About 180 people attend discussion on ‘Democracy and the Future of Journalism’
SCOTTSBLUFF — A free press and democracy are so closely intertwined that they are almost synonymous. With both inherently necessary to the success of our country, the public and members of the media converged at the Midwest Theater for an open forum on “An Issue of Trust: Democracy and the Future of Journalism” on Thursday, Oct. 18. There were roughly 180 people in attendance.
Before opening the forum to the public, moderator Steve Chatelain asked the panel, why is good journalism important in a democracy?
“We are a nation of checks and balances,” said panelist Anna Staver, who is a political reporter for The Denver Post. “I really see journalism as a check that our public institutions like our hospitals, businesses and politicians, are all working in our best interest.”
Beyond informing the public about the activities of public officials, KFOR Radio anchor and broadcaster with Alpha Media, Charlie Brogan shared how journalism is the first level of writing history.
“We rely on journalism and good journalists to keep a record of events that go on in a community or industry.”
Clark Kauffman, who is an investigative reporter for The Des Moines Register said, “Journalism and a free press are important because they are an essential ingredient to democracy.”
For an hour and half, the public led the discussion on democracy and journalism by presenting questions to the panel. There was discussion about separating journalism from entertainment, particularly from a national media perspective. Staver argued that all news needs to contain a narrative art that draws in the readers on an emotional level, however, there is a fine line to keep the piece interesting without making it an entertainment piece or making it boring.
Brogan brought up the idea of what is news. He said, “in a sense, news is something you didn’t know before and in another sense, it reports on the entertainment industry, so there is a lot of different types of news.”
Along with the discussion about news coverage, the panel addressed how journalists reassure their audience that bias does not drive what they write and report on in the community. While bias is present in everyone, Staver said the journalist’s job is to ensure that the method for composing a piece is objective. “It’s important to note that it’s not necessarily that the journalist is objective,” she said. “It’s the method, which is supposed to correct for what I believe.”
When reporters and editors compile content for the newspaper, the selection process is important to assess for potential biases in coverage, particularly when it comes to political matters. However, Kauffman pointed out that while the majority of the newspaper presents information in an unbiased fashion, editorials are designed to demonstrate an opinion. He said, “if it’s a good editorial, it should have a very specific view point, but of course, that is separate from the rest of the newspaper.”
Brogan added that on a national level, the issue with reporting bias arose 21 years ago with the emergence of television news stations that promote different agendas. With the specific direction of those stations, Brogan said the American public has a checks and balances on the news media by choosing what to watch, read, and listen. “Today, a lot of the problem with the media is that it continues to spread where there is a news medium for every chain of opinion,” he said. “Rather than presenting you with a variety of ideas to explore and digest, you’re now able to go to one medium that agrees with your preconceptions and just rally around it.”
In recent years, the term fake news has made its way into the mainstream media as well as into the political arena. Staver warned about the dangers of the source of the news, especially when looking at online sources that appear to be legitimate. She suggested checking the about me page of the website to validate the materials people consume and to be a more savvy news consumer due to the plethora of mediums the public has access to via the internet.
With the easy access to the internet, Brogan noted how the number of news outlets continues to grow, which means there are more voices on issues and less people listening and thinking about what they are saying.
Kauffman addressed President Donald Trump’s comments about the press. “When he calls the press the enemy of the people that in itself is damaging to this critical element of democracy,” said Kauffman.
Staver and Brogan were both optimistic about the future of journalism in our democracy because of its role in the function of the country and people’s interest in their community and local, state, and national government.
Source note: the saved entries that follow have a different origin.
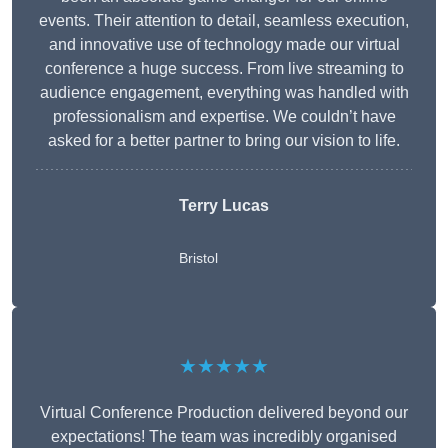
events. Their attention to detail, seamless execution,
and innovative use of technology made our virtual
conference a huge success. From live streaming to
audience engagement, everything was handled with
professionalism and expertise. We couldn’t have
asked for a better partner to bring our vision to life.
Terry Lucas
Bristol
★★★★★
Virtual Conference Production delivered beyond our
expectations! The team was incredibly organised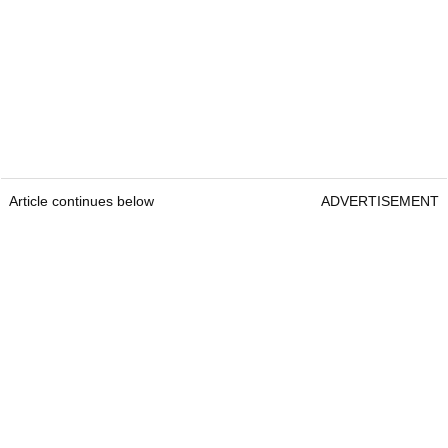
Article continues below
ADVERTISEMENT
Kauffman was not optimistic about the future of journalism. He said the problem he sees is at the mid-sized and smaller media outlets that no longer have reporters covering local government. “I don’t just mean going to city council meetings,” he said. “I mean going to the file cabinets and digging out information and doing enterprise reporting.”
Prior to engaging in a panel discussion, people enjoyed a business after hours event in the lobby of the theater.
The open forum was sponsored by the Star-Herald, KNEB, the Chadron State Eagle and Humanities Nebraska.
The “Democracy and the Future of Journalism” discussion is part of a national initiative to deepen the public’s understanding of the vital role of journalism in democracy to maintain an informed citizenry.